Monday, April 5, 2010

When is a Complaint a Complaint?

Complaints are one of the more controversial topics to deal with in Quality. In many organizations that I have been a part of, much effort and energy was spent not only answering complaints, but fretting over what a complaint is and is not, when should a complaint be logged, who should log it, how will it make us look, etc... Suffice it to say that complaints cause angst, and understandably so. Complaints are bad news, they cause urgent work to be done, attract alot of attention, and are nto easy to solve in many cases.

One of my favorite business books from several years ago introduced me to a new way of thinking about complaints. The Customer Driven Company by Richard Whitely introduced me to the idea that complaints are like little nuggets of gold.
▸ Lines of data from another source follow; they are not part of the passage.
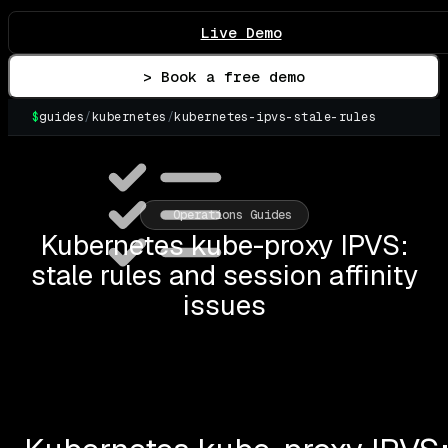
Live Demo
> Book a free demo
$
guides
/
kubernetes
/
kubernetes-ipvs-stale-rules
▌
Operations Guides
Kubernetes kube-proxy IPVS:
stale rules and session affinity
issues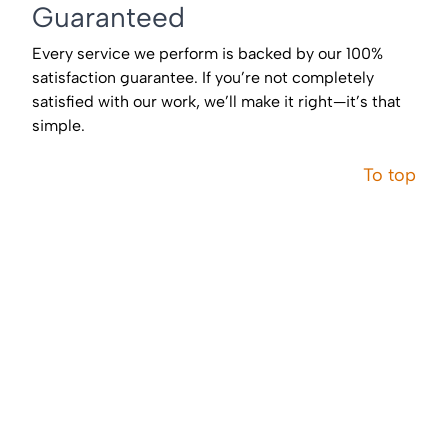
Guaranteed
Every service we perform is backed by our 100%
satisfaction guarantee. If you’re not completely
satisfied with our work, we’ll make it right—it’s that
simple.
To top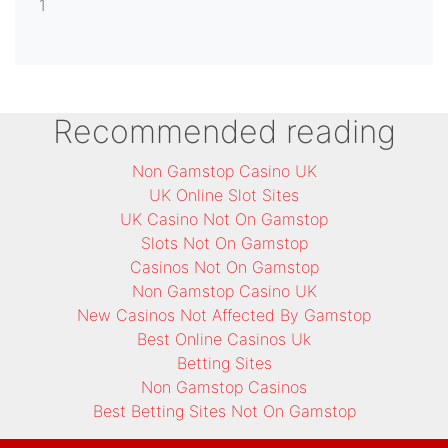
1
Recommended reading
Non Gamstop Casino UK
UK Online Slot Sites
UK Casino Not On Gamstop
Slots Not On Gamstop
Casinos Not On Gamstop
Non Gamstop Casino UK
New Casinos Not Affected By Gamstop
Best Online Casinos Uk
Betting Sites
Non Gamstop Casinos
Best Betting Sites Not On Gamstop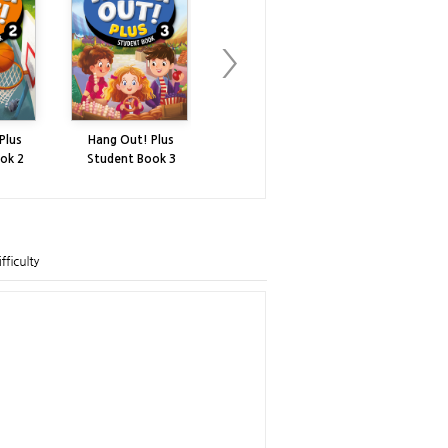
Plus
Hang Out! Plus
Hang Out! Plus
Hang Out!
ok 2
Student Book 3
Workbook 3
Workbo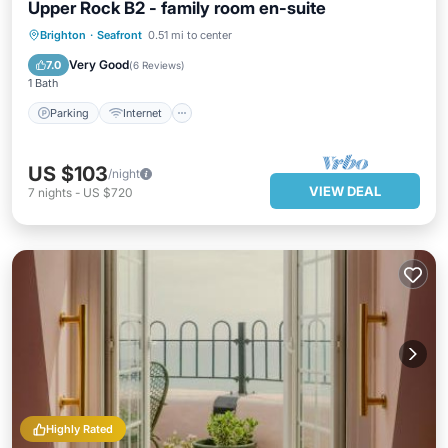
Upper Rock B2 - family room en-suite
Parking
Internet
Child Friendly
Brighton
·
Seafront
0.51 mi to center
Wellness Facilities
Very Good
7.0
(
6 Reviews
)
1 Bath
Parking
Internet
US $103
/night
VIEW DEAL
7
nights
-
US $720
Highly Rated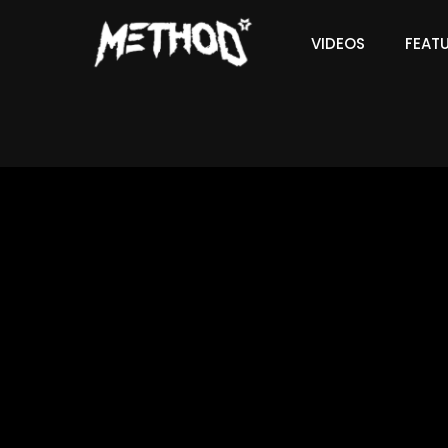
VIDEOS
FEAT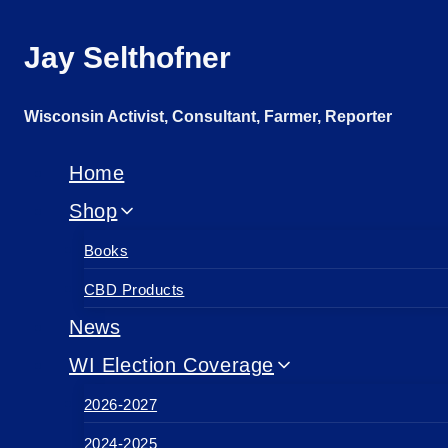
Skip
Jay Selthofner
to
content
Wisconsin Activist, Consultant, Farmer, Reporter
Home
Shop
Books
CBD Products
News
WI Election Coverage
2026-2027
2024-2025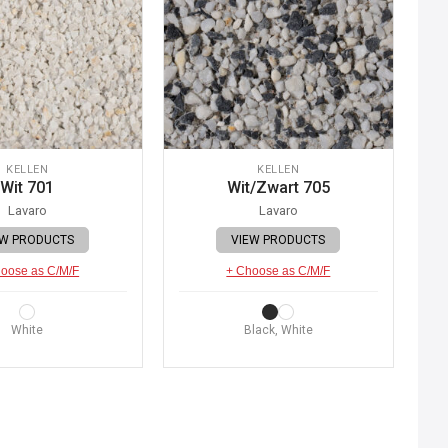
KELLEN
KELLEN
Wit 701
Wit/Zwart 705
Lavaro
Lavaro
EW PRODUCTS
VIEW PRODUCTS
oose as C/M/F
+ Choose as C/M/F
White
Black, White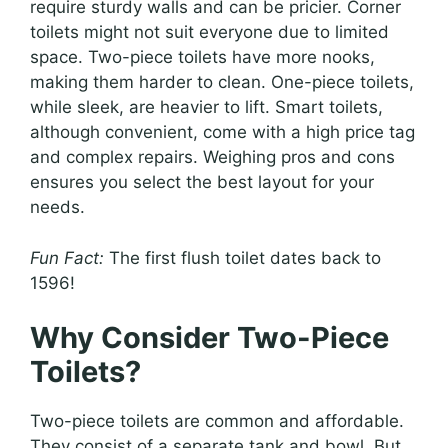
require sturdy walls and can be pricier. Corner
toilets might not suit everyone due to limited
space. Two-piece toilets have more nooks,
making them harder to clean. One-piece toilets,
while sleek, are heavier to lift. Smart toilets,
although convenient, come with a high price tag
and complex repairs. Weighing pros and cons
ensures you select the best layout for your
needs.
Fun Fact:
The first flush toilet dates back to
1596!
Why Consider Two-Piece
Toilets?
Two-piece toilets are common and affordable.
They consist of a separate tank and bowl. But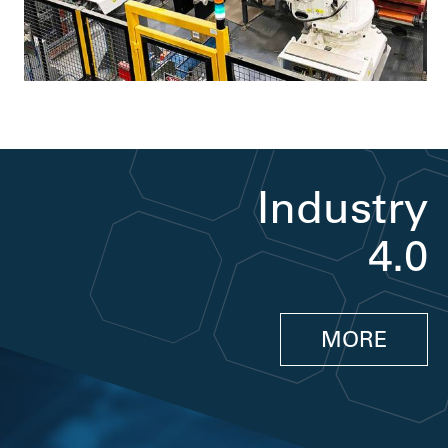
Industry
4.0
MORE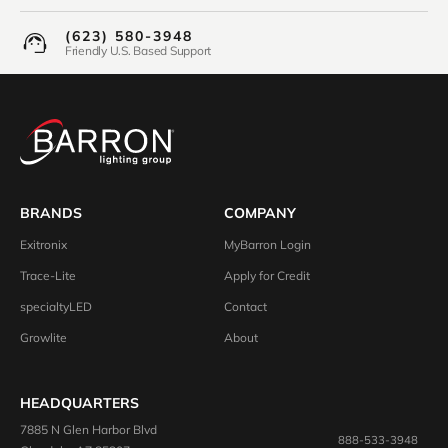
(623) 580-3948
Friendly U.S. Based Support
BRANDS
COMPANY
Exitronix
MyBarron Login
Trace-Lite
Apply for Credit
specialtyLED
Contact
Growlite
About
HEADQUARTERS
7885 N Glen Harbor Blvd
888-533-3948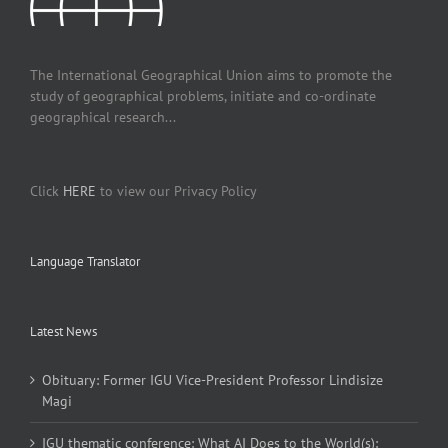
The International Geographical Union aims to promote the
study of geographical problems, initiate and co-ordinate
geographical research...
Click
HERE
to view our Privacy Policy
Language Translator
Latest News
Obituary: Former IGU Vice-President Professor Lindisize
Magi
IGU thematic conference: What AI Does to the World(s):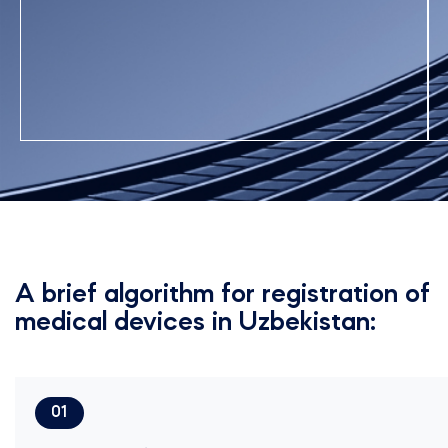
A brief algorithm for registration of
medical devices in Uzbekistan:
01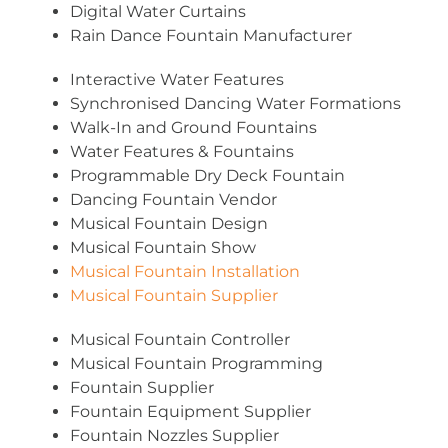
Digital Water Curtains
Rain Dance Fountain Manufacturer
Interactive Water Features
Synchronised Dancing Water Formations
Walk-In and Ground Fountains
Water Features & Fountains
Programmable Dry Deck Fountain
Dancing Fountain Vendor
Musical Fountain Design
Musical Fountain Show
Musical Fountain Installation
Musical Fountain Supplier
Musical Fountain Controller
Musical Fountain Programming
Fountain Supplier
Fountain Equipment Supplier
Fountain Nozzles Supplier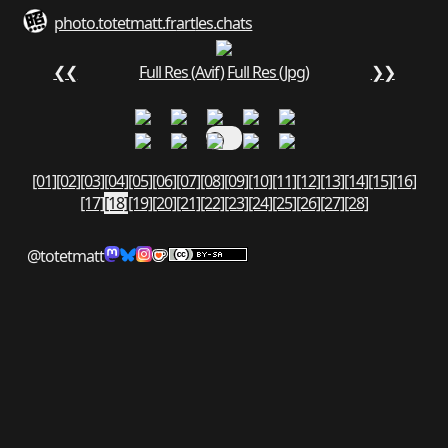
photo.totetmatt.fr
art
les.chats
❮❮
Full Res (Avif)
Full Res (Jpg)
❯❯
[01]
[02]
[03]
[04]
[05]
[06]
[07]
[08]
[09]
[10]
[11]
[12]
[13]
[14]
[15]
[16]
[17]
[18]
[19]
[20]
[21]
[22]
[23]
[24]
[25]
[26]
[27]
[28]
@totetmatt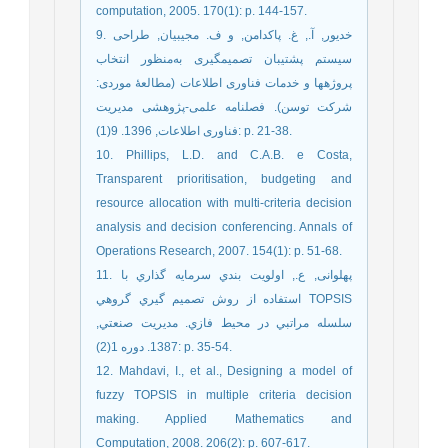
computation, 2005. 170(1): p. 144-157.
9. خدیور, آ., غ. پاکدامن, و ف. مجیبیان, طراحی
سیستم پشتیبان تصمیم‏گیری به‌منظور انتخاب
پروژه‏ها و خدمات فناوری اطلاعات (مطالعۀ موردی:
شرکت توسن). فصلنامه علمی-پژوهشی مدیریت
فناوری اطلاعات, 1396. 9(1): p. 21-38.
10. Phillips, L.D. and C.A.B. e Costa,
Transparent prioritisation, budgeting and
resource allocation with multi-criteria decision
analysis and decision conferencing. Annals of
Operations Research, 2007. 154(1): p. 51-68.
11. پهلوانی, ع., اولويت بندي سرمايه گذاري با
استفاده از روش تصميم گيري گروهي TOPSIS
سلسله مراتبي در محيط فازي. مديريت صنعتي,
1387. دوره 1(2): p. 35-54.
12. Mahdavi, I., et al., Designing a model of
fuzzy TOPSIS in multiple criteria decision
making. Applied Mathematics and
Computation, 2008. 206(2): p. 607-617.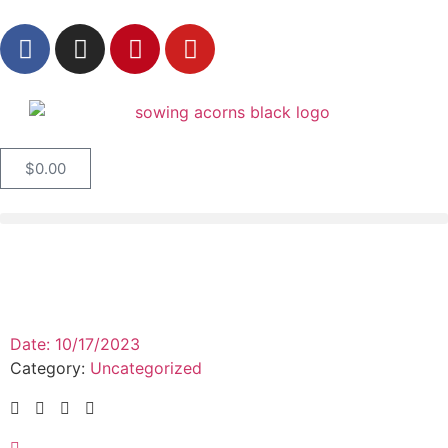
$
0.00
Date:
10/17/2023
Category:
Uncategorized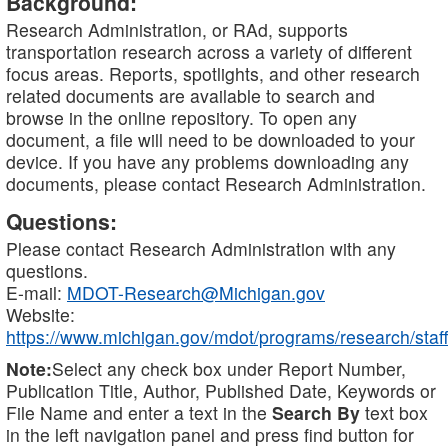
Background:
Research Administration, or RAd, supports
transportation research across a variety of different
focus areas. Reports, spotlights, and other research
related documents are available to search and
browse in the online repository. To open any
document, a file will need to be downloaded to your
device. If you have any problems downloading any
documents, please contact Research Administration.
Questions:
Please contact Research Administration with any
questions.
E-mail:
MDOT-Research@Michigan.gov
Website:
https://www.michigan.gov/mdot/programs/research/staff
Note:
Select any check box under Report Number,
Publication Title, Author, Published Date, Keywords or
File Name and enter a text in the
Search By
text box
in the left navigation panel and press find button for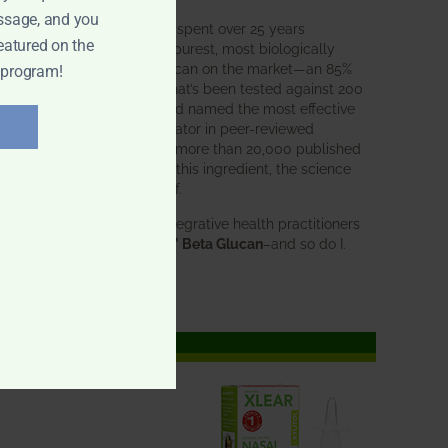
ssage, and you
BWH Labs has spent over 25 years
eatured on the
perfecting the purest, most biologically
active beta glucan on the market—an 85%
 program!
pure formula that’s been tested against 200
competitors and named the most effective
immune modulator in peer-reviewed
research. With more than 20,000 published
studies behind this ingredient, the science
speaks for itself.
Doctors and integrative health practitioners
trust
BWH-85™ Beta Glucan
–and so do I.
Learn more…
While the book is a bit dated today, I still find it relevant in my work. Many organizations struggle with complaints and service levels in addition to the quality of their product and that was Mr. Whitely's message; quality of service must improve as well as the quality of product. One of the best ways to udnerstand how customers feel about both is to analyze complaints. This is difficult to do if the organization culture is reinforcing negative behaviors about complaints. Many organizations do this simply by placing a goal around the reduction in the number of complaints. Of course, the intent is to reduce complaints by solving issues. What can happen instead is underreporting out of fear of what happens to the metric and "airing dirty laundry". This is not the intended outcome but it happens nonetheless. One way that this happens is by having the people responsible for the metric entering complaints into the business system. The obvious answer is that those who interface with the customer should be trained, enabled, and empowered to enter complaints based on their interactions with customers, rather than having to appeal to someone elses judgement on what to enter and what to leave out. The easiest way to do this is to establish some simple criteria to judge when something is a complaint vs some other kind of customer transaction. The simplest criteria: Is the customer experiencing something unexpected about our product or service. If they are experiencing a breakdown in the product or service and have called to get it fixed, that's a complaint. We failed to deliver something to the customers expectations. Enter the complaint, then solve the problem and spread the learning around.